When I went for my daily jog late last week, it was 30 degrees F., wind speed zero. A day later, after a winter storm had set in, it was the mercury's turn to read zero as the wind soared to 30 m.p.h. Sidewalks were impassable, jogging impossible.
But I live near an ancient gymnasium that houses a track. The university that owns this venerable structure has since built more modern athletic facilities. It keeps this one open, apparently in deference to the administrative offices still tucked in its basement. No one checks campus IDs or collects fees; this recreation relic is an all-comers' facility.
I begin my winter workouts there by climbing 57 terrazzo steps just to reach the track - a glorified, 10-foot-wide, elliptical ledge around the building's perimeter, suspended above the basketball court from a web of exposed roof trusses. Above each banked corner is a platform where I can hang my coat and contemplate my mileage goals.
I skitter down the bank to start my loopy trek. Pipe posts support a low metal railing curtained with sturdy cotton webbing, which allows me to watch (and mentally referee) pickup games of basketball in progress on the court below.
Twelve circuits make one mile, a tidy fact that invites the mind to join the body in exercise: If a lap takes 50 seconds, a mile takes 10 minutes; four miles, 40 minutes. But if a lap takes 53.5 seconds, my laboring thoughts suddenly summon the athlete's motto, "Train, don't strain."
Even with mental gymnastics, four-dozen identical laps can grow dull. So I resolve to notice something different on each one: the metal trusses, laden with dust as thick as hoarfrost. Or the mop parked on a corner platform - evidence of the unseen custodian who unlocks the doors daily, polishes the court below, and keeps the thermostat under his thumb at 60 degrees.
From zero to 12 individuals typically use the track at a time. Some run alone; others stride purposefully in cheerful, chatting pairs. There are few rules beyond a posted admonition to ambulate clockwise on Sunday, Tuesday, Thursday, counterclockwise other days. Presumably, this keeps us all from developing a permanent tilt.
Among the strangers who convene here, an ephemeral camaraderie often develops. We've all forgone the new rec center's perks, like television and stepping machines, in favor of this Spartan setting.
Although this is no see-and-be-seen fitness scene, I like encountering familiar faces. "I thought you'd be running outdoors today," I tease one regular as she passes. "Hey, no way!" she retorts over her shoulder.
Runners lap joggers and walkers, declaring diplomatically, "You're looking strong; keep it up."
A plastic pail is positioned on one straightaway to catch snowmelt through the leaky roof.

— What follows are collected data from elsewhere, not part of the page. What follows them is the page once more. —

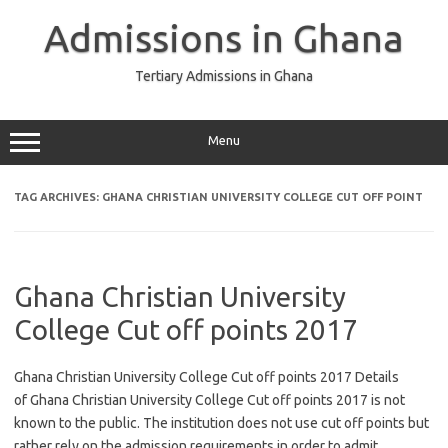
Skip
to
Admissions in Ghana
content
Tertiary Admissions in Ghana
Menu
TAG ARCHIVES:
GHANA CHRISTIAN UNIVERSITY COLLEGE CUT OFF POINT
Ghana Christian University
College Cut off points 2017
Ghana Christian University College Cut off points 2017 Details
of Ghana Christian University College Cut off points 2017 is not
known to the public. The institution does not use cut off points but
rather rely on the admission requirements in order to admit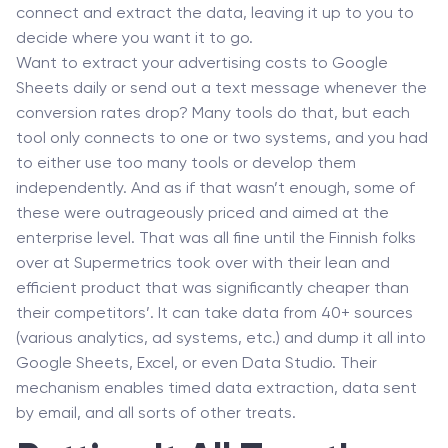
connect and extract the data, leaving it up to you to
decide where you want it to go.
Want to extract your advertising costs to Google
Sheets daily or send out a text message whenever the
conversion rates drop? Many tools do that, but each
tool only connects to one or two systems, and you had
to either use too many tools or develop them
independently. And as if that wasn’t enough, some of
these were outrageously priced and aimed at the
enterprise level. That was all fine until the Finnish folks
over at Supermetrics took over with their lean and
efficient product that was significantly cheaper than
their competitors’. It can take data from 40+ sources
(various analytics, ad systems, etc.) and dump it all into
Google Sheets, Excel, or even Data Studio. Their
mechanism enables timed data extraction, data sent
by email, and all sorts of other treats.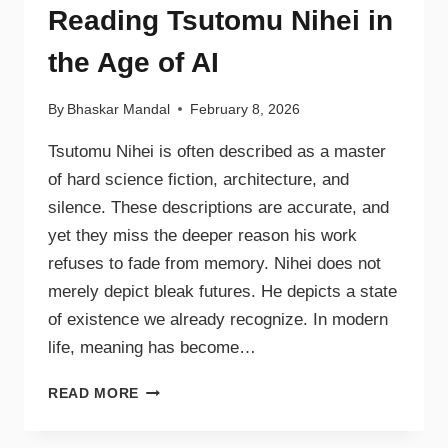
Reading Tsutomu Nihei in
the Age of AI
By
Bhaskar Mandal
February 8, 2026
Tsutomu Nihei is often described as a master
of hard science fiction, architecture, and
silence. These descriptions are accurate, and
yet they miss the deeper reason his work
refuses to fade from memory. Nihei does not
merely depict bleak futures. He depicts a state
of existence we already recognize. In modern
life, meaning has become…
READ MORE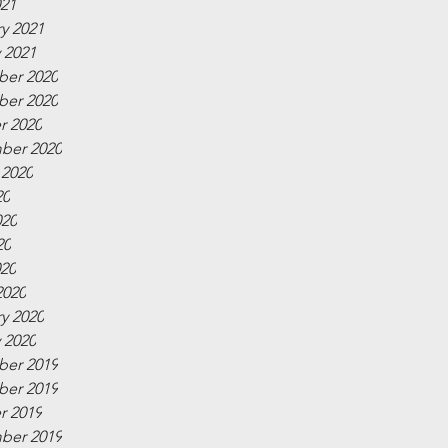
021
y 2021
 2021
er 2020
er 2020
r 2020
ber 2020
 2020
20
020
20
020
2020
y 2020
 2020
er 2019
er 2019
r 2019
ber 2019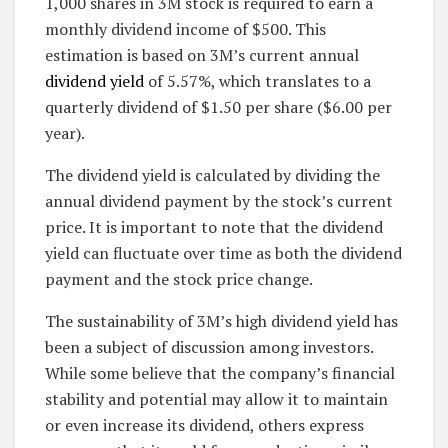
1,000 shares in 3M stock is required to earn a
monthly dividend income of $500. This
estimation is based on 3M’s current annual
dividend yield
of 5.57%, which translates to a
quarterly dividend of $1.50 per share ($6.00 per
year).
The dividend yield is calculated by dividing the
annual dividend payment by the stock’s current
price. It is important to note that the dividend
yield can fluctuate over time as both the dividend
payment and the stock price change.
The sustainability of 3M’s high dividend yield has
been a subject of discussion among investors.
While some believe that the company’s financial
stability and potential may allow it to maintain
or even increase its dividend, others express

As old leaks are plugged and new ones sprung, this receptacle appears in a new spot each morning, as if completing some mysterious exercise routine of its own.
I dodge the drips desultorily. Part of this building's appeal is that, unlike its newer counterpart, it doesn't seal off winter completely. A bracing breeze sneaks through a cracked windowpane, toting puffs of snow.
Some days, I arrive to find only one or two other exercisers. We space ourselves politely apart, content to stay silent save for our echoing footfalls. Yet to me we feel united, planets sharing an orbit. A father and son take to the court below, but they don't speak either, apparently content to communicate via the Morse code of their thumping basketball.
As soon as the wind subsides, the mercury hits double digits, and the sidewalks shape up, I'll take my workout back outside. In fact, I never know which foray to the gym will be my last of the season. But upon my first visit to this haven next winter, I'll say a grateful hello again.
For now, round and round I go, for exactly 40 minutes. It's easier than tallying laps, given my tendency to lose track. The brick walls float past, imparting a sense of speed I seldom feel outdoors. Wearing shorts and T-shirt - in February! - reminds me that spring is just around the corner.
It won't be long now, just a few hundred more laps. Besides, who's counting?